DeWitt, Dan. Christ or Chaos. Wheaton: Crossway, 2016. 144 pp. $10.99.
At some point, every able-minded human being will make a decision about the existence of God and the origin of the universe. These decisions are essentially built upon a series of assumptions or presuppositions. They “are like the ground we stand on,” writes author Dan DeWitt. “They allow outcomes, frame vantage points, build worldviews” (p. 30). In Christ or Chaos, DeWitt invites his readers to peer into a universe that is the product of personal, powerful, intelligent design—it is a cosmos heading toward a definite goal, and is not mere chaos, “a product of chance…governed by nothing…heading nowhere” (p. 71).

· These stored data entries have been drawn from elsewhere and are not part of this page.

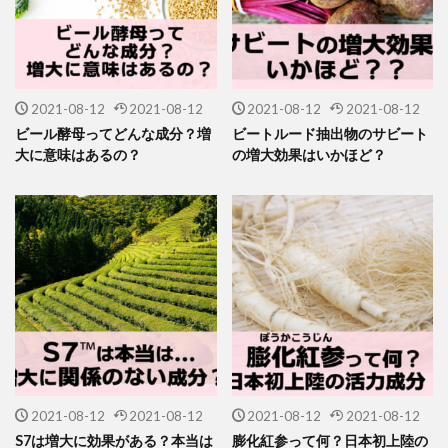
2021-08-12
2021-08-12
2021-08-12
2021-08-12
ビール酵母ってどんな成分？増
ビートルード抽出物のサビート
大に意味はあるの？
の増大効果はいかほど？
2021-08-12
2021-08-12
2021-08-12
2021-08-12
S7は増大に効果がある？本当は
膨化紅参って何？日本初上陸の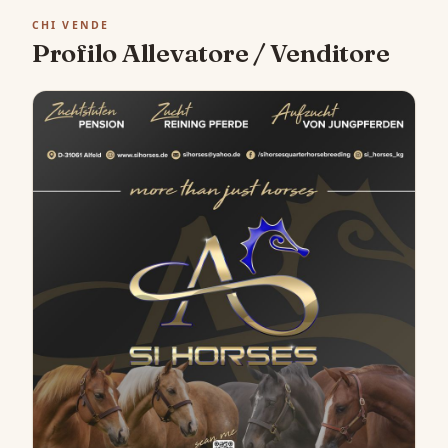
CHI VENDE
Profilo Allevatore / Venditore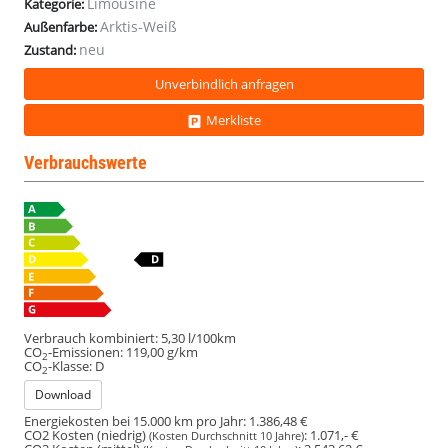
Limousine
Kategorie:
Arktis-Weiß
Außenfarbe:
neu
Zustand:
Unverbindlich anfragen
Merkliste
Verbrauchswerte
Verbrauch kombiniert:
5,30 l/100km
CO
-Emissionen:
119,00 g/km
2
CO
-Klasse:
D
2
Download
Energiekosten bei 15.000 km pro Jahr:
1.386,48 €
CO2 Kosten (niedrig)
:
1.071,- €
(Kosten Durchschnitt 10 Jahre)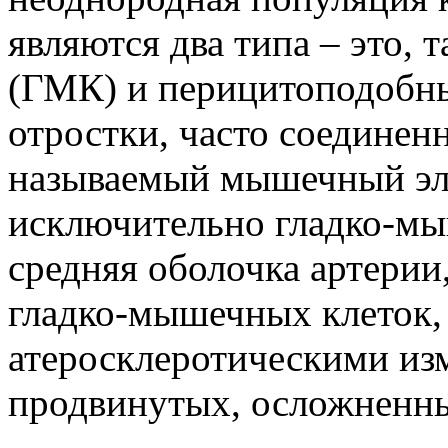
являются два типа – это,
(ГМК) и перицитоподобны
отростки, часто соединен
называемый мышечный эла
исключительно гладко-мы
средняя оболочка артерии
гладко-мышечных клеток, 
атеросклеротическими из
продвинутых, осложненн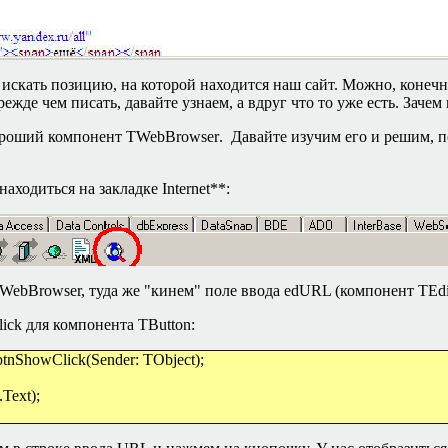
е искать позицию, на которой находится наш сайт. Можно, конеч
ежде чем писать, давайте узнаем, а вдруг что то уже есть. Зачем
ороший компонент TWebBrowser
.
Давайте изучим его и решим, 
находиться на закладке
Internet**:
WebBrowser, туда же "кинем" поле ввода edURL (компонент
TEdi
lick
для компонента
TButton:
nShowClick(Sender: TObject);
ext);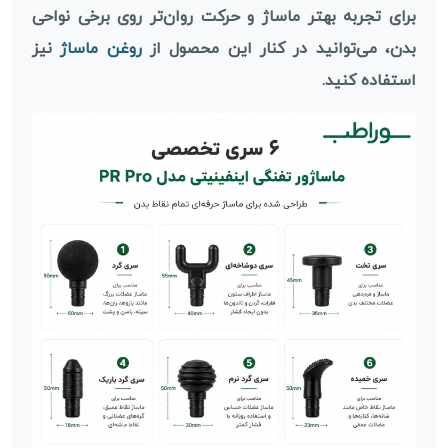
برای تجربه بهتر ماساژ و حرکت روان‌تر روی برخی نواحی
بدن، می‌توانید در کنار این محصول از
روغن ماساژ
نیز
استفاده کنید.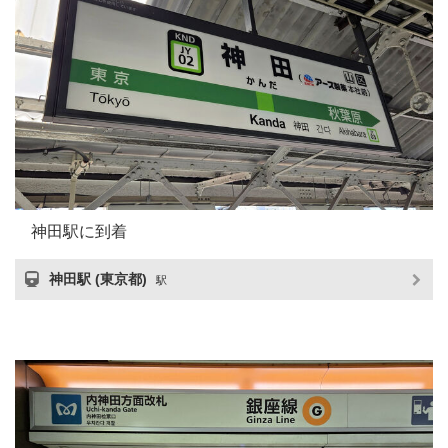
神田駅に到着
神田駅 (東京都)
駅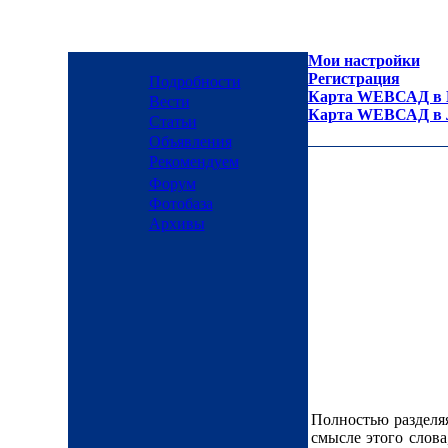
Мои настройки
Регистрация
Подробности
Карта WEBСАД в М
Вести
Карта WEBСАД в Л
Статьи
Объявления
Рекомендуем
Форум
Фотобаза
Архивы
Полностью разделяя
смысле этого слова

To illustrate his case, DeWitt showcases a narrative about two fictional friends who have converged on a crossroads in their relationship. Thomas, a Christian, learns that his best friend Zach has abandoned the Christian faith and has become an atheist. The two engage in many late night conversations to work out their beliefs and doubts, asking many of the questions that both Christian and atheist alike often ponder about God and the universe. This book is an excellent primer for anyone who finds themselves in Thomas or Zach’s shoes.

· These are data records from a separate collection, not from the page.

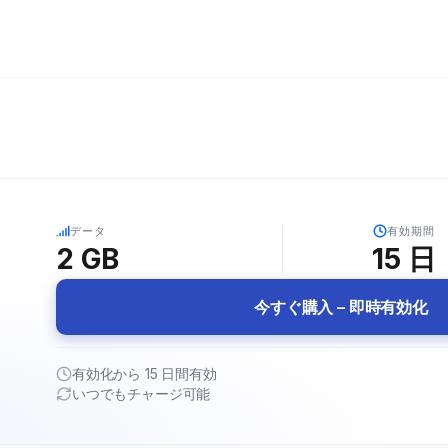
5G
データ
有効期間
2 GB
15
日
今すぐ購入 – 即時有効化
有効化から 15 日間有効
いつでもチャージ可能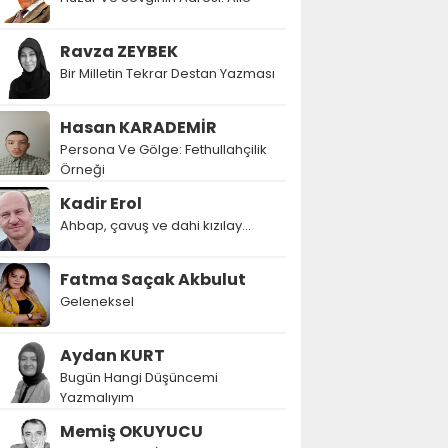
Ravza ZEYBEK
Bir Milletin Tekrar Destan Yazması
Hasan KARADEMİR
Persona Ve Gölge: Fethullahçilik
Örneği
Kadir Erol
Ahbap, çavuş ve dahi kızılay...
Fatma Saçak Akbulut
Geleneksel
Aydan KURT
Bugün Hangi Düşüncemi
Yazmalıyım
Memiş OKUYUCU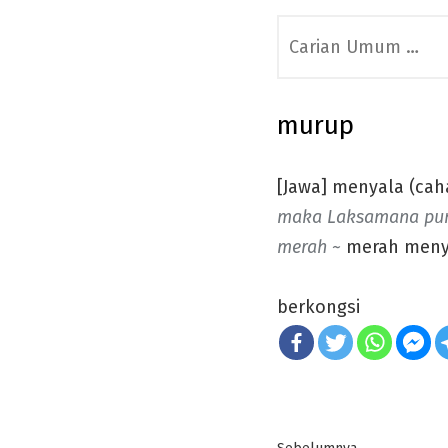
Search
for:
murup
[Jawa] menyala (caha
maka Laksamana pun 
merah ~
merah meny
berkongsi
Post
Previous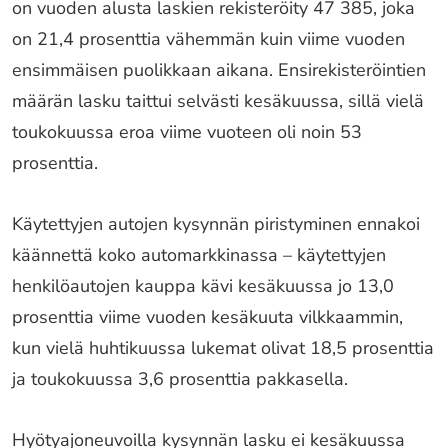
on vuoden alusta laskien rekisteröity 47 385, joka
on 21,4 prosenttia vähemmän kuin viime vuoden
ensimmäisen puolikkaan aikana. Ensirekisteröintien
määrän lasku taittui selvästi kesäkuussa, sillä vielä
toukokuussa eroa viime vuoteen oli noin 53
prosenttia.
Käytettyjen autojen kysynnän piristyminen ennakoi
käännettä koko automarkkinassa – käytettyjen
henkilöautojen kauppa kävi kesäkuussa jo 13,0
prosenttia viime vuoden kesäkuuta vilkkaammin,
kun vielä huhtikuussa lukemat olivat 18,5 prosenttia
ja toukokuussa 3,6 prosenttia pakkasella.
Hyötyajoneuvoilla kysynnän lasku ei kesäkuussa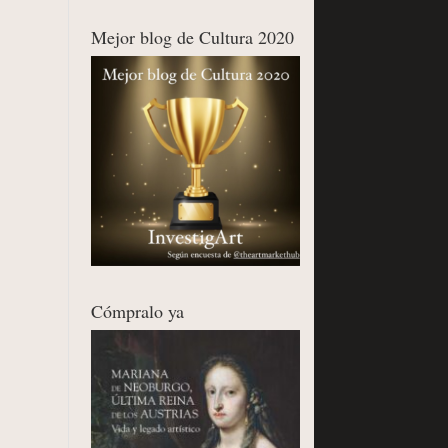
Mejor blog de Cultura 2020
Cómpralo ya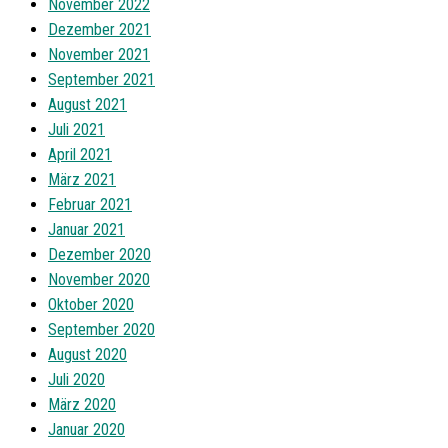
November 2022
Dezember 2021
November 2021
September 2021
August 2021
Juli 2021
April 2021
März 2021
Februar 2021
Januar 2021
Dezember 2020
November 2020
Oktober 2020
September 2020
August 2020
Juli 2020
März 2020
Januar 2020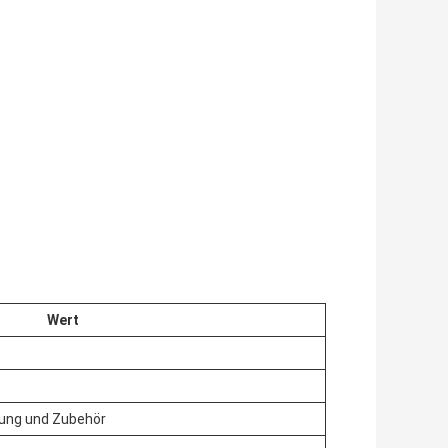
Wert
ung und Zubehör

Though admittedly biased, DeWitt is careful to outline some of the more prominent arguments brought to the table in the “God vs. naturalism debate.” Quoting from both secular and Christian sources, DeWitt convincingly shows that “atheist presuppositions begin with eternal, impersonal, and mindless matter;” but does an even better job of proving that “these presuppositions must be taken on faith and cannot be proven scientifically.” DeWitt also navigates through some of the more challenging arguments that atheism makes, including the “problem of evil” and the validity of the Bible as a historic document, responding with succinct, well-researched, easy-to-understand answers. This book is a quick yet delightful read.
Benefit for Pastoral Ministry
I have found that many Christians struggle to effectively and clearly defend their faith. To many, apologetics should be relegated to scholars and debaters—but not the average Christian. But the reality is, mere science cannot explain everything. In fact, writes, DeWitt, “Scripture…speaks when science is silent” (p. 64). Characteristics like beauty, love, power, and compassion can only really find their meaning in the person and work of Jesus Christ, and the Christian should be prepared to give an answer for the hope within, even if simplistically.

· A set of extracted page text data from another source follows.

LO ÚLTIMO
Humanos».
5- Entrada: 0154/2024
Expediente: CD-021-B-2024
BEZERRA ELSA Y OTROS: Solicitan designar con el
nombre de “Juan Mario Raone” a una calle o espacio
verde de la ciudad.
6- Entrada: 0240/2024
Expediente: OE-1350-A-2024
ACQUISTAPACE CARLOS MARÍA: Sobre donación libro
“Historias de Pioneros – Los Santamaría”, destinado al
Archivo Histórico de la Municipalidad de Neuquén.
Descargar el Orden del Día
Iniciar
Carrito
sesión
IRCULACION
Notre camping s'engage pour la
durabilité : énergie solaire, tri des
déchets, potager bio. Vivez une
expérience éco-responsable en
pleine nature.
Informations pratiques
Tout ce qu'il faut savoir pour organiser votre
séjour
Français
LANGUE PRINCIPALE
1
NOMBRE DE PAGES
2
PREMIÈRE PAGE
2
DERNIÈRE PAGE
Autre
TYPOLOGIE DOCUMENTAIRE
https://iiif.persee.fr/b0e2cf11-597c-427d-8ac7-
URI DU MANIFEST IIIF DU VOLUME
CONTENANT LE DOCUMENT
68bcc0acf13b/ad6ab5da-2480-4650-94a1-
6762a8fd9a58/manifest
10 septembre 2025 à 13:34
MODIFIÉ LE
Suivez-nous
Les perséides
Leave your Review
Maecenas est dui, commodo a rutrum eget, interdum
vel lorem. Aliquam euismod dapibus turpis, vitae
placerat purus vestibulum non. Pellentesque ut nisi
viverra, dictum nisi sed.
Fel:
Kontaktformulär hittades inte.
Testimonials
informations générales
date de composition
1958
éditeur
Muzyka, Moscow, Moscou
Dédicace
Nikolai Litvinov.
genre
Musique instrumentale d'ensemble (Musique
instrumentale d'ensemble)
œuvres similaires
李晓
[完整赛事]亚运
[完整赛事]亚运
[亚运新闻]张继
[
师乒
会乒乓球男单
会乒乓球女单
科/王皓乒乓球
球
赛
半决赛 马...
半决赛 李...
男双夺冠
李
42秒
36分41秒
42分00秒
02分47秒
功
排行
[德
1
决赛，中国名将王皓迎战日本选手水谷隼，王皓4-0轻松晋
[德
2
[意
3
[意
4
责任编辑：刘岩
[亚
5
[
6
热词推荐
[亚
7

This book is a fantastic resource to help provide such answers. With constant faithful examination of both sides, DeWitt encourages both the timid Christian and the sincere skeptic to “consider for themselves [the ways in which] Christianity is far from irrational but is rather a reasonable response to facts that are strongly evidenced and widely accepted” (p. 109). All in all, DeWitt shows that atheistic claims are actually far more unrealistic that those of the Christian and require far greater faith.
Clear and concise, Christ or Chaos will be a helpful starting point for anyone who desires to engage in meaningful conversation with coworkers, friends, and family about God; and equally a thought-provoking read for those who are committed to an atheistic worldview. It will certainly cause such a person to “consider for themselves…what explanation really accounts for the minimal facts surrounding the Jewish carpenter from Nazareth who has turned the world upside down” (p. 109).
Essential — Recommended — Helpful — Pass It By
Christ or Chaos is an engaging and helpful read for anyone who desires a more effective and informed dialogue about God with skeptics or unbelievers.